The eGFR value is an estimate of kidney function and also indicates the current “residual” kidney function. Looking at uromodulin concentration from the perspective of evaluating residual kidney function, we believe that uromodulin can be used not only as a biomarker for predicting kidney function but also as a novel tool in the field of preventive medicine. It should be possible to measure uromodulin levels at a young age, when kidney function is normal and before the onset of conditions such hypertension, diabetes, and chronic glomerulonephritis, all of which increase the risk of renal impairment. It is still unclear whether individuals with a high uromodulin concentration have high renal reserve and those with a low uromodulin concentration have poor renal reserve. However, there are two case reports on patients who were found to have a decreased uromodulin concentration related to allograft failure and graft loss after kidney transplantation [27,28]. These reports suggest that the higher the uromodulin concentration, the greater the renal reserve.

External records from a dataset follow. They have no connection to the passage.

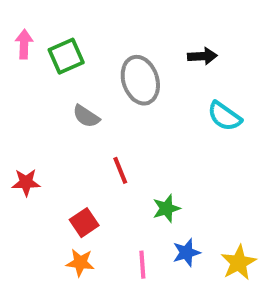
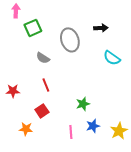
pink arrow: (24, 44) -> (16, 11), moved
red line: (120, 170) -> (46, 85), moved
orange star: (80, 263) -> (26, 129), moved

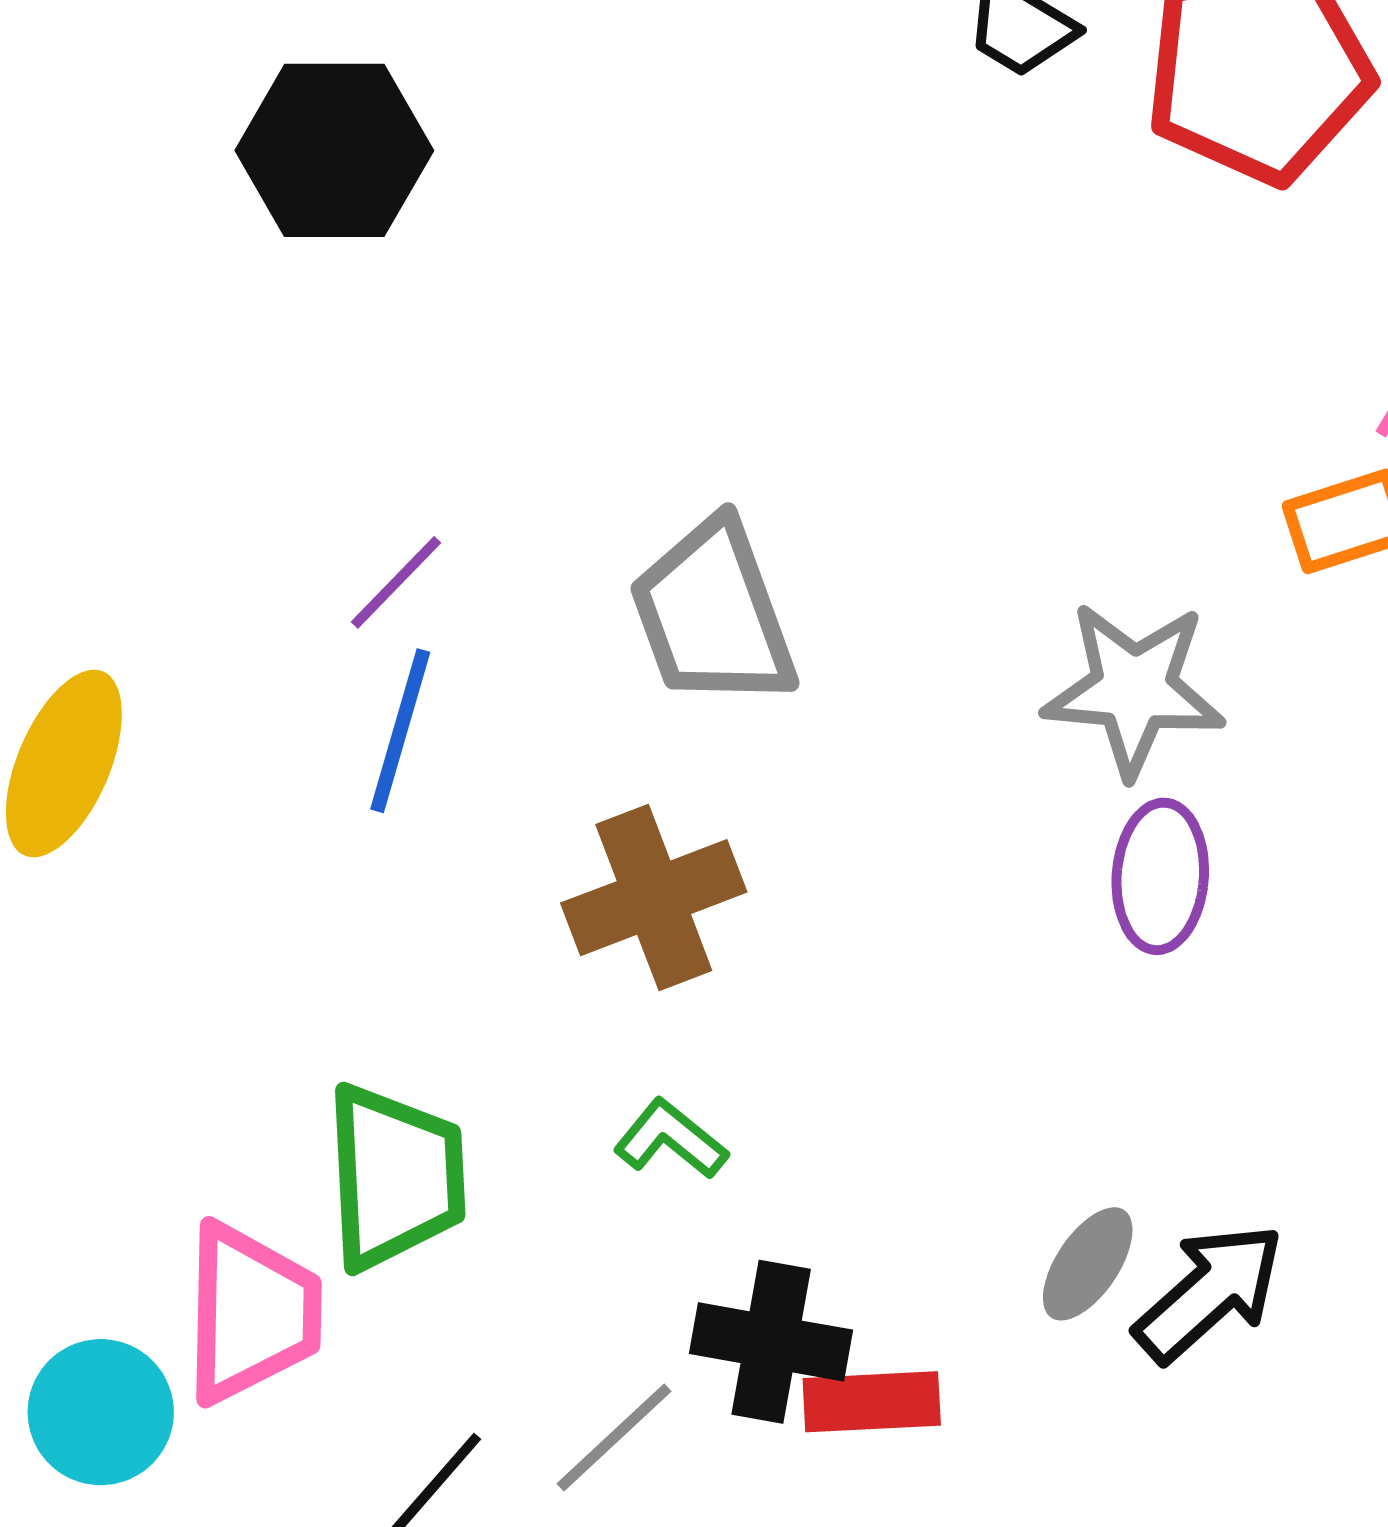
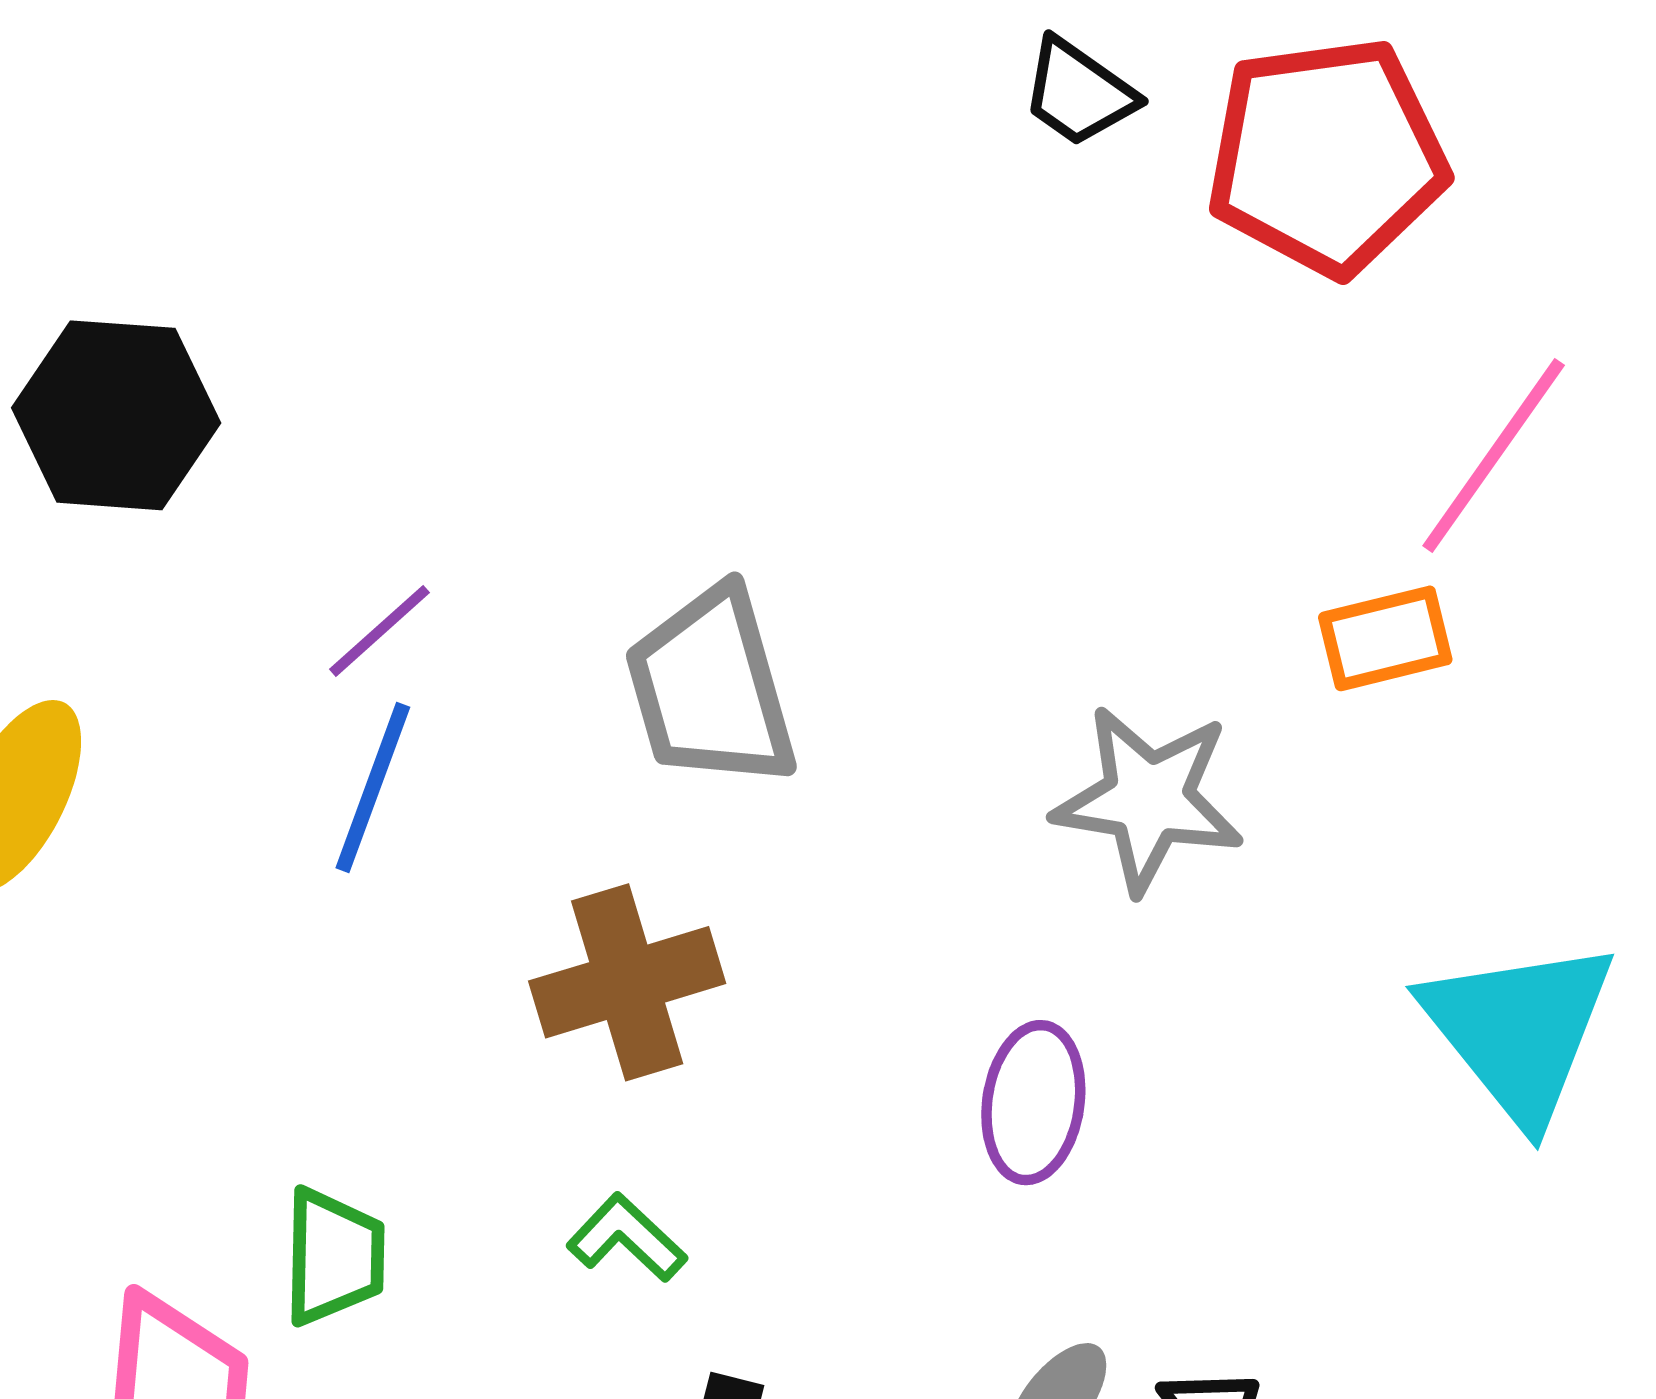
black hexagon: (334, 150) -> (116, 415), moved
purple ellipse: (1160, 876) -> (1033, 1103), moved
green trapezoid: (395, 1177) -> (334, 1257), size x0.7

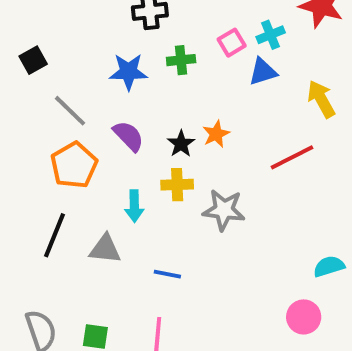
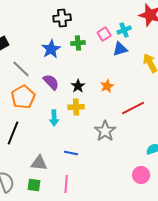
blue star: (128, 72) -> (51, 49), turned -30
orange star: (216, 134) -> (107, 86), moved
red line: (292, 157) -> (133, 108), moved
gray star: (224, 210) -> (105, 131), moved, turned 30
gray triangle: (105, 249) -> (39, 163), moved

This study has some limitations, the main one being that we compared only the serum uromodulin concentration with the eGFR value and did not include an inulin clearance test. The eGFR is only an estimated value and does not necessarily guarantee equivalence with the inulin clearance value; however, evaluation of kidney function based on the eGFR value is well accepted in daily clinical practice. We evaluated the relationship between the uromodulin concentration and the eGFR-cre and eGFR-cys values and found that both were highly correlated.